As we learn in Deathly Hallows, Snape has known Lily since childhood. When they came to Hogwarts, he took up with a bad crowd and got into the Dark Arts. He uncerimoniously called Lily Evans a "Mudblood." His heart was filled with hatred, selfishness, and darkness.
Yet, we see that he has stayed by Voldemort's side, while his loyalty was really with Dumbledore. His patronus is still a doe - a reference to his boyhood love for young Lily. We are expected to believe that he has always loved her, and has only been protecting Harry, despite his hate for Harry's father. Severus Snape is partially - if not fully - to blame for the death of Lily's husband, and eventually, her. That doesn't sound like love to me.

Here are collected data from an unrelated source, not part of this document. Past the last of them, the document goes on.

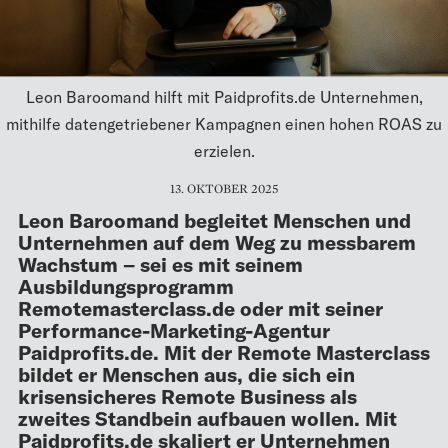
Leon Baroomand hilft mit Paidprofits.de Unternehmen,
mithilfe datengetriebener Kampagnen einen hohen ROAS zu
erzielen.
13. OKTOBER 2025
Leon Baroomand begleitet Menschen und
Unternehmen auf dem Weg zu messbarem
Wachstum – sei es mit seinem
Ausbildungsprogramm
Remotemasterclass.de oder mit seiner
Performance-Marketing-Agentur
Paidprofits.de. Mit der Remote Masterclass
bildet er Menschen aus, die sich ein
krisensicheres Remote Business als
zweites Standbein aufbauen wollen. Mit
Paidprofits.de skaliert er Unternehmen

The only "always" in the series that matters to me is when Harry is going to his death and sees his mother, father, Sirius, and Remus by using the resurrection stone. Full disclosure, in the book, Lily doesn't actually say anything here, but this is one of those magic movie moments.
Lily (then) Potter died for Harry. She was just 21 years old, but her love protected him through those 17 years. She provided the means for Voldemort to be defeated. She was selfless, kind, caring, and sacrificed herself for her child. She was young, but her actions were clear. Unlike Snape, she showed true, pure, unchanging love. Always.